China's central bank said on Thursday it will increase the frequency of open market operations between Jan 29 and Feb 19 to maintain liquidity in the market during the Lunar New Year.

[SHANGHAI] China's central bank said Tuesday it was injecting 440 billion yuan (S$96 billion) into the money market, seeking to ease tight liquidity ahead of the Lunar New Year holiday when demand for funds surges.

The injection through the regular open market operations of the People's Bank of China (PBoC) was the largest since 2013, Bloomberg News reported.

Chinese companies typically pay salaries and bonuses before the holiday, which falls in early February this year. People also traditionally exchange cash and gifts during the period.

"It is standard practice for the PBoC to inject large amounts of liquidity into the banking system ahead of Chinese New Year," Capital Economics said in a research report last week.

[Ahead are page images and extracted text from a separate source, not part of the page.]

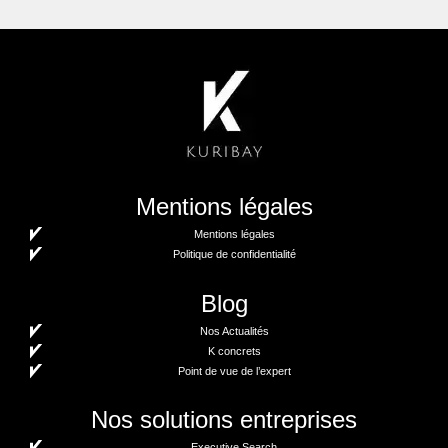
Mentions légales
Mentions légales
Politique de confidentialité
Blog
Nos Actualités
K concrets
Point de vue de l’expert
Nos solutions entreprises
Executive Search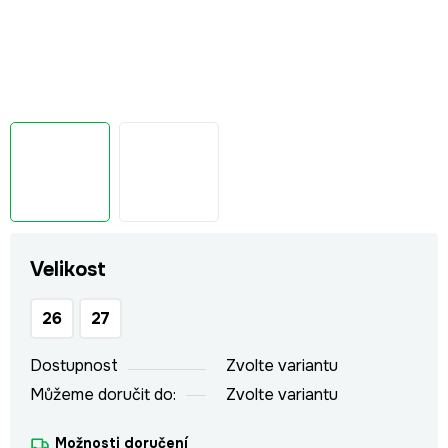
Velikost
26
27
Dostupnost
Zvolte variantu
Můžeme doručit do:
Zvolte variantu
Možnosti doručení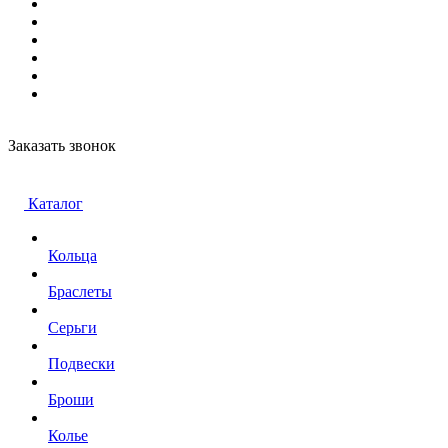
Заказать звонок
Каталог
Кольца
Браслеты
Серьги
Подвески
Броши
Колье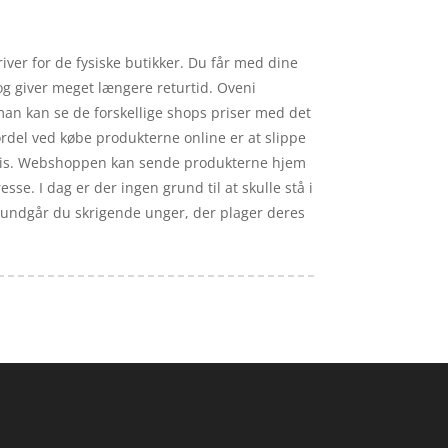
ver for de fysiske butikker. Du får med dine
 og giver meget længere returtid. Oveni
 man kan se de forskellige shops priser med det
rdel ved købe produkterne online er at slippe
tige pris. Webshoppen kan sende produkterne hjem
esse. I dag er der ingen grund til at skulle stå i
å undgår du skrigende unger, der plager deres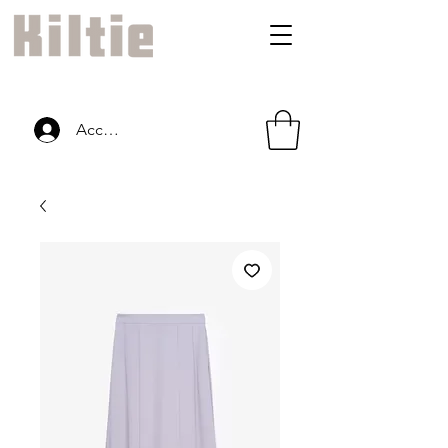
Accedi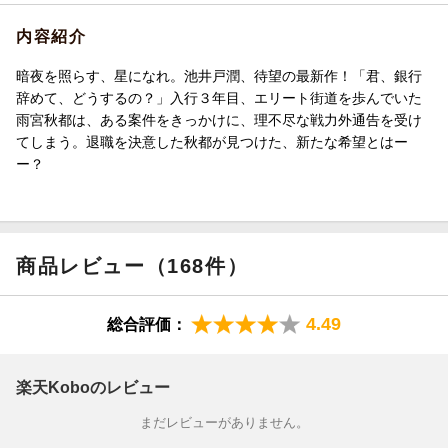
内容紹介
暗夜を照らす、星になれ。池井戸潤、待望の最新作！「君、銀行
辞めて、どうするの？」入行３年目、エリート街道を歩んでいた
雨宮秋都は、ある案件をきっかけに、理不尽な戦力外通告を受け
てしまう。退職を決意した秋都が見つけた、新たな希望とはー
ー？
商品レビュー（168件）
4.49
総合評価：
楽天Koboのレビュー
まだレビューがありません。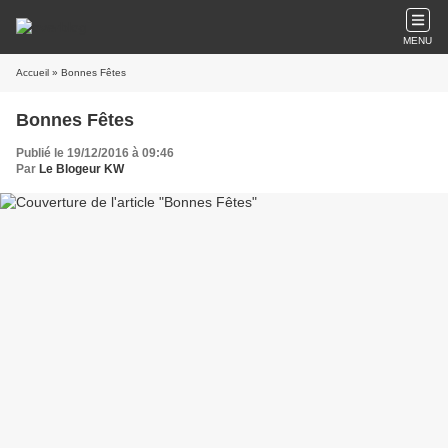
MENU
Accueil
» Bonnes Fêtes
Bonnes Fêtes
Publié le 19/12/2016 à 09:46
Par
Le Blogeur KW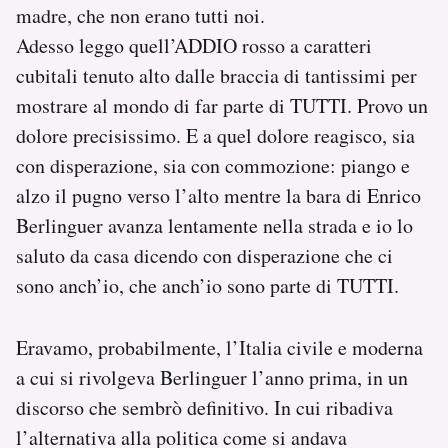
madre, che non erano tutti noi.
Adesso leggo quell’ADDIO rosso a caratteri
cubitali tenuto alto dalle braccia di tantissimi per
mostrare al mondo di far parte di TUTTI. Provo un
dolore precisissimo. E a quel dolore reagisco, sia
con disperazione, sia con commozione: piango e
alzo il pugno verso l’alto mentre la bara di Enrico
Berlinguer avanza lentamente nella strada e io lo
saluto da casa dicendo con disperazione che ci
sono anch’io, che anch’io sono parte di TUTTI.
Eravamo, probabilmente, l’Italia civile e moderna
a cui si rivolgeva Berlinguer l’anno prima, in un
discorso che sembrò definitivo. In cui ribadiva
l’alternativa alla politica come si andava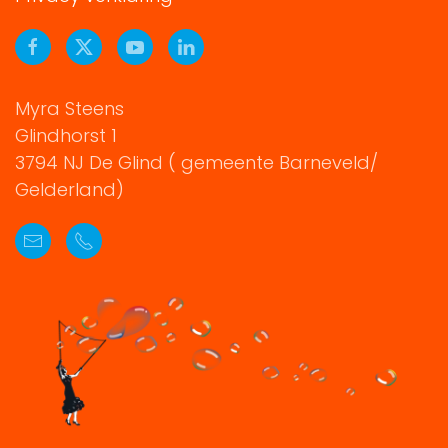
Myra Steens
Glindhorst 1
3794 NJ De Glind ( gemeente Barneveld/
Gelderland)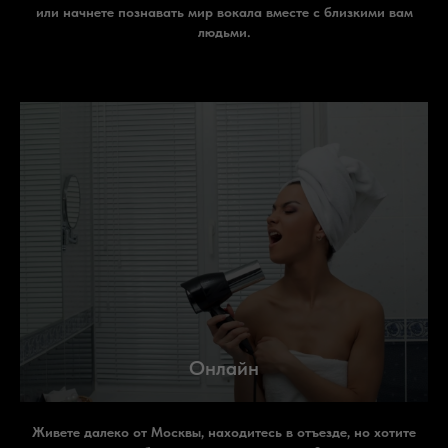
или начнете познавать мир вокала вместе с близкими вам
людьми.
Онлайн
Живете далеко от Москвы, находитесь в отъезде, но хотите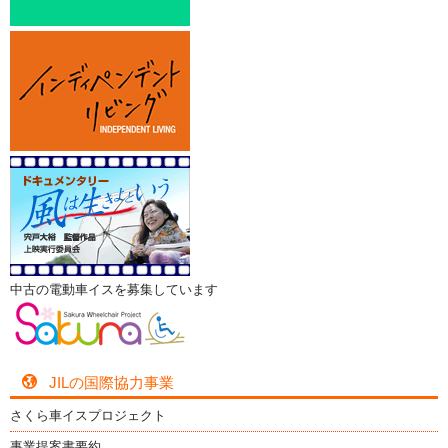
中古の電動車イスを募集しています
JILの国際協力事業
さくら車イスプロジェクト
事業提案書要約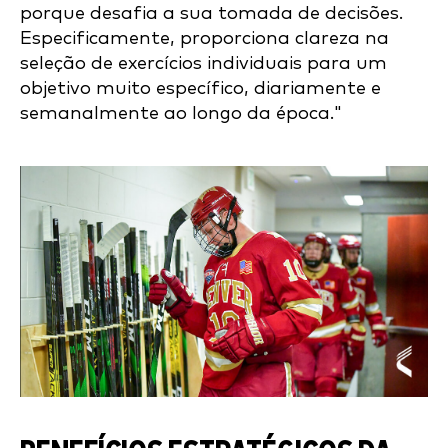
porque desafia a sua tomada de decisões.
Especificamente, proporciona clareza na
seleção de exercícios individuais para um
objetivo muito específico, diariamente e
semanalmente ao longo da época."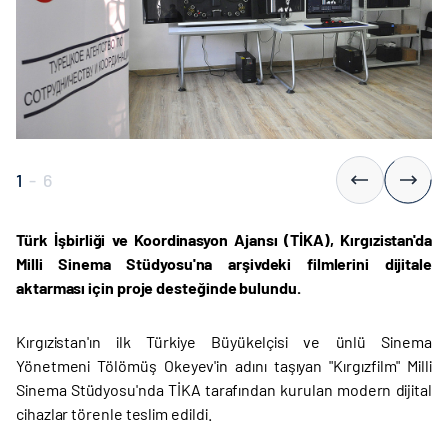
1
-
6
Türk İşbirliği ve Koordinasyon Ajansı (TİKA), Kırgızistan'da
Milli Sinema Stüdyosu'na arşivdeki filmlerini dijitale
aktarması için proje desteğinde bulundu.
Kırgızistan'ın ilk Türkiye Büyükelçisi ve ünlü Sinema
Yönetmeni Tölömüş Okeyev'in adını taşıyan "Kırgızfilm" Milli
Sinema Stüdyosu'nda TİKA tarafından kurulan modern dijital
cihazlar törenle teslim edildi.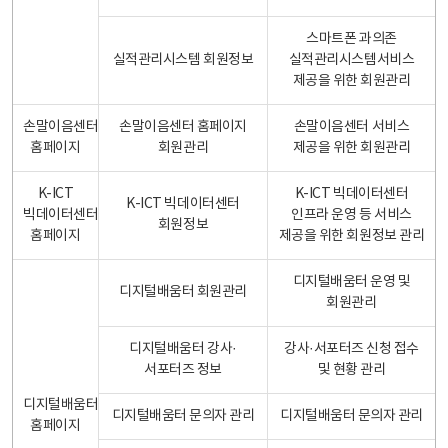
스마트폰 과의존
실적관리시스템 회원정보
실적관리시스템서비스
제공을 위한 회원관리
손말이음센터
손말이음센터 홈페이지
손말이음센터 서비스
홈페이지
회원관리
제공을 위한 회원관리
K-ICT
K-ICT 빅데이터센터
K-ICT 빅데이터센터
빅데이터센터
인프라 운영 등 서비스
회원정보
홈페이지
제공을 위한 회원정보 관리
디지털배움터 운영 및
디지털배움터 회원관리
회원관리
디지털배움터 강사·
강사·서포터즈 신청 접수
서포터즈 정보
및 현황 관리
디지털배움터
디지털배움터 문의자 관리
디지털배움터 문의자 관리
홈페이지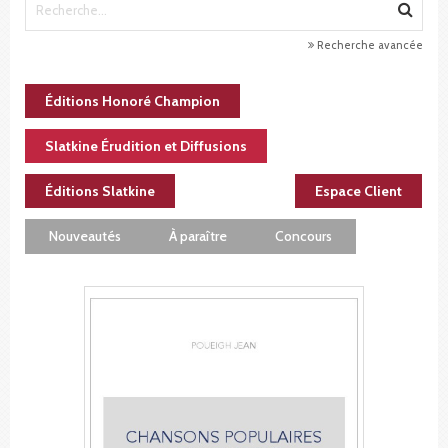
Recherche avancée
Éditions Honoré Champion
Slatkine Érudition et Diffusions
Éditions Slatkine
Espace Client
Nouveautés
À paraître
Concours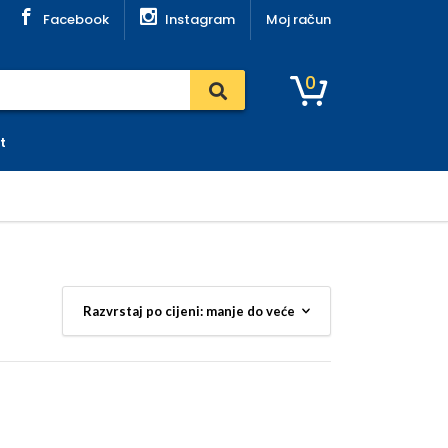
Facebook
Instagram
Moj račun
0
t
e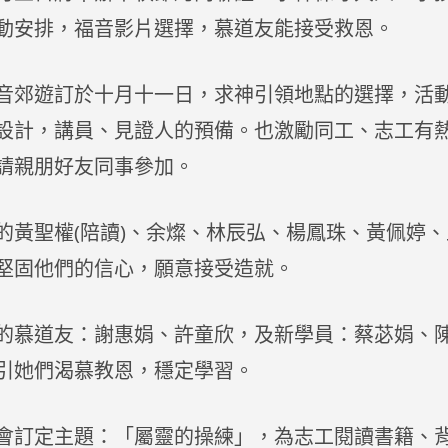
動安排，福音影片選擇，慕道友能接受救恩。
音郊遊訂於十月十一日，求神引領地點的選擇，活
設計，講員、見證人的預備。也激勵同工、志工有
請親朋好友同事參加。
的黃聖權(陪讀)、余燦、林辰弘、楊鳳珠、黃佩婷
堅固他們的信心，願意接受造就。
的慕道友：謝惠娟、許童欣，及新學員：蔡苾娟、
引她們渴慕教恩，穩定學習。
會訂定主題：「屬靈的操練」，為志工閱讀書籍、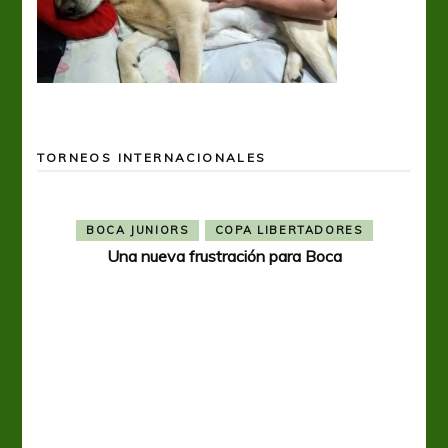
TORNEOS INTERNACIONALES
BOCA JUNIORS
COPA LIBERTADORES
Una nueva frustración para Boca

"If it didn't, the increased demand for cash during the holiday would cause liquidity conditions to tighten significantly and interbank rates would surge." The PBoC last week flooded the financial system with more than 1.5 trillion yuan.

Some analysts have likened the latest fund injections to a loosening of monetary policy or a replacement of funds lost to capital outflows.

ANZ Banking Group said the injections have prompted the central bank to hold off lowering the reserve requirement ratio (RRR) for banks - the amount of funds they must put aside - though a cut would eventually be needed to help boost the slowing economy.

"The PBoC has continued to inject short-term liquidity via open market operations and other policy tools in January and refrained from further reserve requirement ratio cuts," ANZ said in a research report on Monday.

"While the PBoC has used other tools to manage short-term liquidity in the market, we believe that further RRR cuts are still needed," it said.

China's economy grew at its slowest rate in a quarter of a century in 2015 at 6.9 per cent, raising expectations for further cuts in interest rates or reserve requirements.